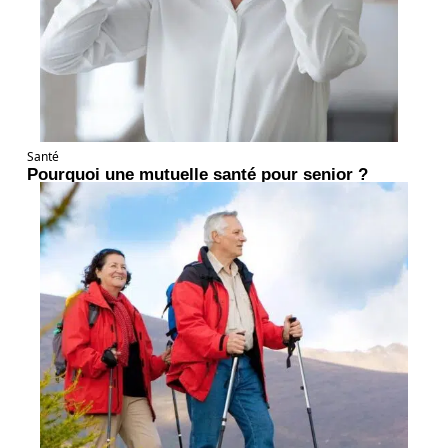
Santé
Pourquoi une mutuelle santé pour senior ?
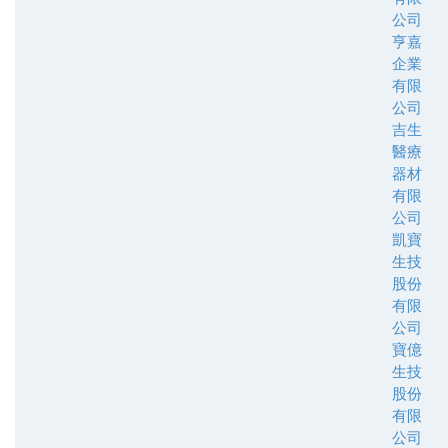
公司
亨嘉
企業
有限
公司
吉生
醫療
器材
有限
公司
凱寶
生技
股份
有限
公司
寶億
生技
股份
有限
公司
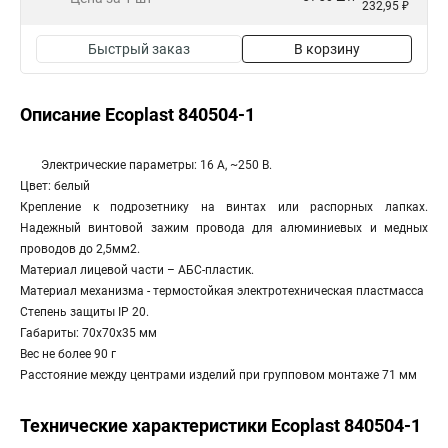
232,95 ₽
Быстрый заказ
В корзину
Описание Ecoplast 840504-1
Электрические параметры: 16 А, ~250 В.
Цвет: белый
Крепление к подрозетнику на винтах или распорных лапках.
Надежный винтовой зажим провода для алюминиевых и медных
проводов до 2,5мм2.
Материал лицевой части – АБС-пластик.
Материал механизма - термостойкая электротехническая пластмасса
Степень защиты IP 20.
Габариты: 70х70х35 мм
Вес не более 90 г
Расстояние между центрами изделий при групповом монтаже 71 мм
Технические характеристики Ecoplast 840504-1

◆ ◆ ◆

WHAT THIS TASK INVOLVES: The lines wanted are those from the start of the material above through the line with "проводов до 2,5мм2.", both included; print them exactly and skip any picture.

WORKED SOLUTION:
Santé
Pourquoi une mutuelle santé pour senior ?
公司
亨嘉
企業
有限
公司
吉生
醫療
器材
有限
公司
凱寶
生技
股份
有限
公司
寶億
生技
股份
有限
公司
232,95 ₽
Быстрый заказ
В корзину
Описание Ecoplast 840504-1
Электрические параметры: 16 А, ~250 В.
Цвет: белый
Крепление к подрозетнику на винтах или распорных лапках.
Надежный винтовой зажим провода для алюминиевых и медных
проводов до 2,5мм2.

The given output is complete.